My father worked as a computer programmer and my mother assembled small electronic parts in a factory. They bought a tiny, three-bedroom, one-bath home to raise their five children. They had no savings and spent each paycheck on food, clothing, and what they considered basic necessities—music lessons to enrich our lives and braces to straighten our teeth.
I spoke no English when I started kindergarten, but I picked it up quickly. Some of it I gleaned from my mother, who struggled to learn the language. In second grade, when the teacher asked for words that began with the letter “A,” I proudly answered: “al-cah-hawn.” My classmates snickered. That was how my mother, with her heavy accent, pronounced rubbing “alcohol” at home.
The language barrier kept my parents in the dark about many things outside the home. They did not know when report cards were distributed and never attended a single conference with a teacher. They were unable to help us with our English homework and science projects. As long as they saw us studying, they were content.
In second grade, my mother did hear from a friend about a program called Girl Scouts. It sounded like a good activity to her.

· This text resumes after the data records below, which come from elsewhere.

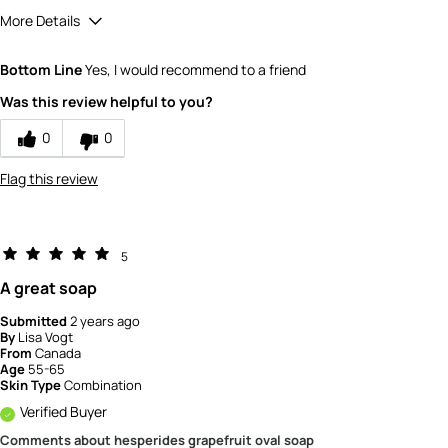
More Details
Quality
5
Bottom Line
Yes, I would recommend to a friend
Value
5
Was this review helpful to you?
0
0
Flag this review
5
A great soap
Submitted
2 years ago
By
Lisa Vogt
From
Canada
Age
55-65
Skin Type
Combination
Verified Buyer
Comments about hesperides grapefruit oval soap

That year, I happened to be friends with a girl named Amanda, who, over the next decade, would introduce American culture, including Girl Scouts, into my very Vietnamese life.
Amanda always wore the latest styles: Coca-Cola shirts and Member’s Only jackets, stirrup pants and UNITS belts. She tabbed her jeans at the ankle and adorned her wrists with jelly bracelets. Meanwhile, I wore the same pair of pin-stripe pants to school every day. Despite being a head taller, she would loan me her clothes. I still remember my favorite outfit in seventh grade: an oversized sweatshirt with different colored lips on it, paired with bright green balloon pants.
One Christmas, she received a hard-to-find (and signed!) Cabbage Patch doll from her parents. My parents gave my three brothers and sister and me much-needed bath towels.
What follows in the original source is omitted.